*** Block opens ***

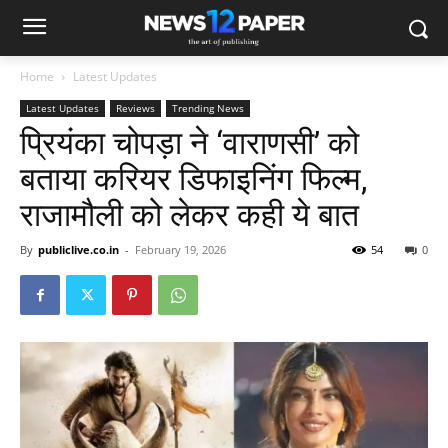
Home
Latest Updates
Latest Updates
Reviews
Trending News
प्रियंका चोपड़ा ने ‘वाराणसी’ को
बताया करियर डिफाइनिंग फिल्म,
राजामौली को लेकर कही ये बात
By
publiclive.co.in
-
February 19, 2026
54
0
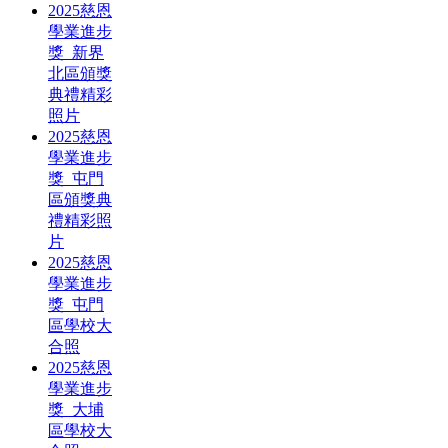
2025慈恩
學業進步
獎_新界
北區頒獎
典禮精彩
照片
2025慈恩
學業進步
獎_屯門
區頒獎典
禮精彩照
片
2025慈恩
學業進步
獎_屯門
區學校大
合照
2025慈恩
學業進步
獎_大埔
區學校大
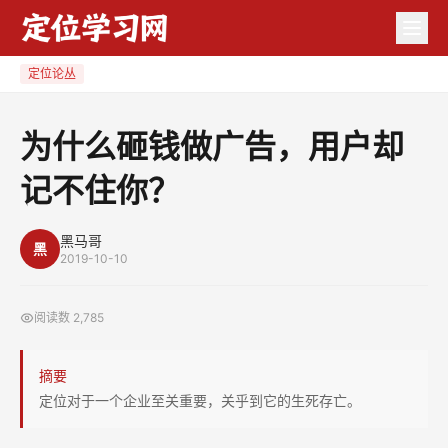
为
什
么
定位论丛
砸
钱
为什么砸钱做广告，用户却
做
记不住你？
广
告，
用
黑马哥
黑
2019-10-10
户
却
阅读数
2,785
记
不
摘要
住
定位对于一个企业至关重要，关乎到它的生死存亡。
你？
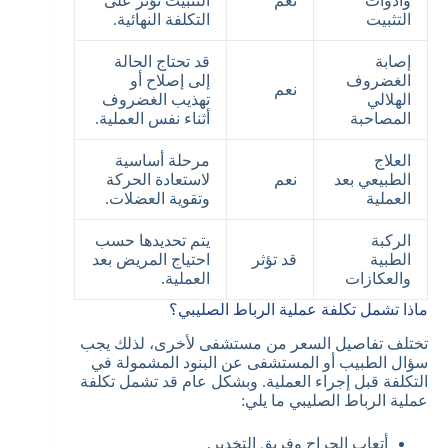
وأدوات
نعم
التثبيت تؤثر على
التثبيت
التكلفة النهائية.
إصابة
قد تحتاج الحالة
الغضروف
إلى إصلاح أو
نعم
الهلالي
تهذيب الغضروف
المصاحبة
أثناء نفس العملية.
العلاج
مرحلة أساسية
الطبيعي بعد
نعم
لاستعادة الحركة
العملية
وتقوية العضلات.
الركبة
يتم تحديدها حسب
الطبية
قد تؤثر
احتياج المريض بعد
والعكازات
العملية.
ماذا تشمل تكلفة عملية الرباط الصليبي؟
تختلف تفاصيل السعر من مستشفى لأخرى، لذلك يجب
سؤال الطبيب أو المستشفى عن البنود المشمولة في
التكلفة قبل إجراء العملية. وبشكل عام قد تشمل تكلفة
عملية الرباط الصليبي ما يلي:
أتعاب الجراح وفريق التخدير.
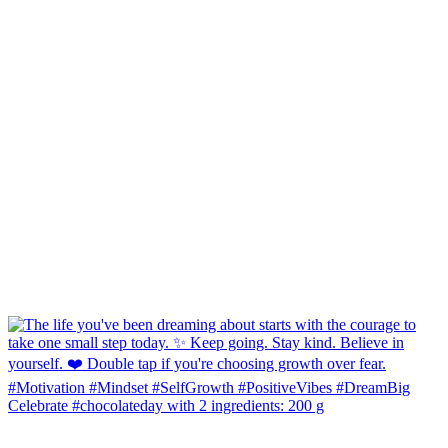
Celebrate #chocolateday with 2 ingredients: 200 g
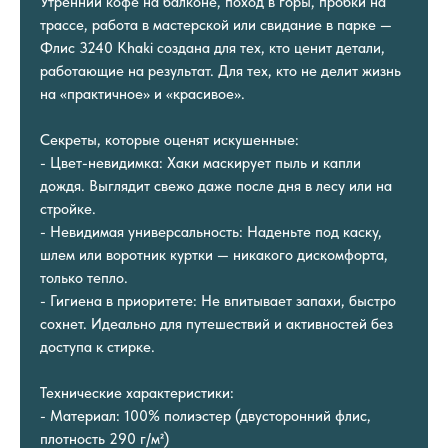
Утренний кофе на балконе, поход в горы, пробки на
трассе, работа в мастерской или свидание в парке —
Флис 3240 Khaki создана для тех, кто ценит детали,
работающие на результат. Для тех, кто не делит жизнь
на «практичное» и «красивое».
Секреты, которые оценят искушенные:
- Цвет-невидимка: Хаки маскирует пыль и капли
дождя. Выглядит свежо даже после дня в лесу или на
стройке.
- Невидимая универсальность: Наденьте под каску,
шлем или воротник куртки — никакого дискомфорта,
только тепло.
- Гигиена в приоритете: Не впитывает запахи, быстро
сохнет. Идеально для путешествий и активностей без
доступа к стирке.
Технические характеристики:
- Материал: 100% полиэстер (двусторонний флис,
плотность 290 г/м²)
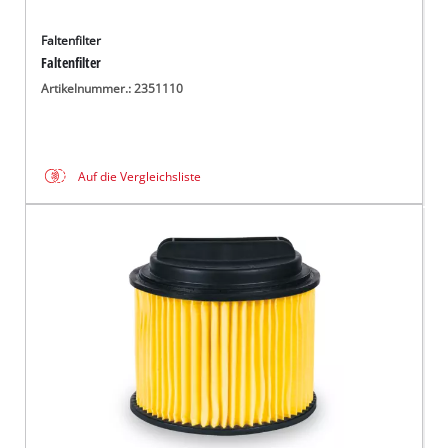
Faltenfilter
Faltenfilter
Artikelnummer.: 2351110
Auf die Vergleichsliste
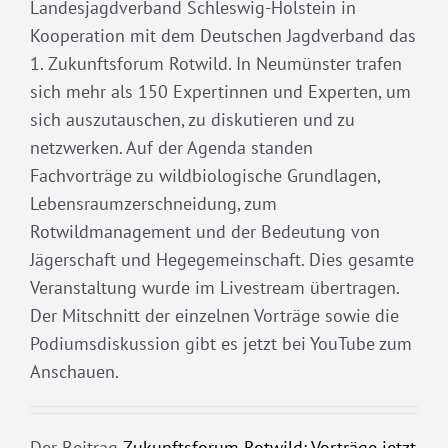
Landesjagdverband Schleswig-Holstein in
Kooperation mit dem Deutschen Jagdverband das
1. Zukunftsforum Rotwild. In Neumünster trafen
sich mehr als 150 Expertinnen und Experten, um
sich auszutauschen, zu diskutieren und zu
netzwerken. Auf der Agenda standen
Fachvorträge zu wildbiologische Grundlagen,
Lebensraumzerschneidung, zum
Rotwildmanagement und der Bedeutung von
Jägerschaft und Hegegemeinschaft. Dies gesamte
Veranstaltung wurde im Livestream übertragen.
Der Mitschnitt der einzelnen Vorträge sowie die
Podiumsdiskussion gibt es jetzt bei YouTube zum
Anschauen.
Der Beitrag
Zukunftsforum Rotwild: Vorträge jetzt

*** Block closes ***
*** Block opens ***

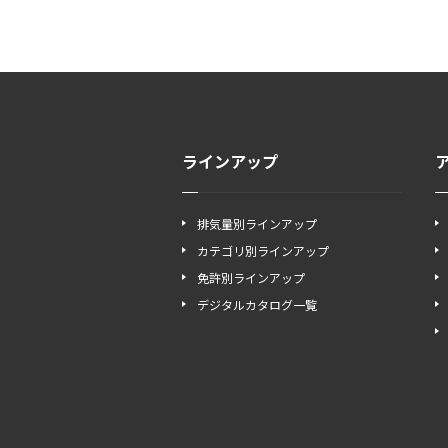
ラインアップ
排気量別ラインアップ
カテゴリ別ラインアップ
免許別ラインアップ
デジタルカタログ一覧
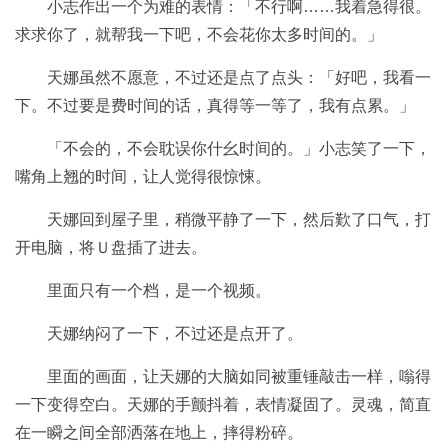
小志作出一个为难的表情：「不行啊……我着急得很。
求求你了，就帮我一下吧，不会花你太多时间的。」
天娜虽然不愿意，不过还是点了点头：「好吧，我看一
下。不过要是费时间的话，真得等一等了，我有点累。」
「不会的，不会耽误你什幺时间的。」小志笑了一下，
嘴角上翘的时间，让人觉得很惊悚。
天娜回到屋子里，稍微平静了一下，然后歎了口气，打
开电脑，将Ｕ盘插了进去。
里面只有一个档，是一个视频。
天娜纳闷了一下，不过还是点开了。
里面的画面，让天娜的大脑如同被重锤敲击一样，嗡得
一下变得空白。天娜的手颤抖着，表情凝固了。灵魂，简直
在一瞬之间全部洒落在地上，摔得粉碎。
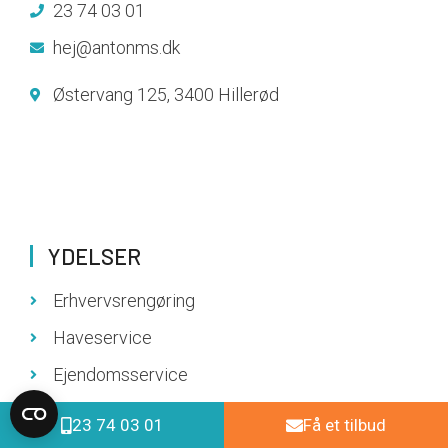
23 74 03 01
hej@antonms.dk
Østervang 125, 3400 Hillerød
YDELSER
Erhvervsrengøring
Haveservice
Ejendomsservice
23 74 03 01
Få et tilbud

*** Block closes ***

Assigned task
Find all lines holding the word "تشمل" in the records above and copy them.

Task output
ماذا تشمل تكلفة عملية الرباط الصليبي؟
التكلفة قبل إجراء العملية. وبشكل عام قد تشمل تكلفة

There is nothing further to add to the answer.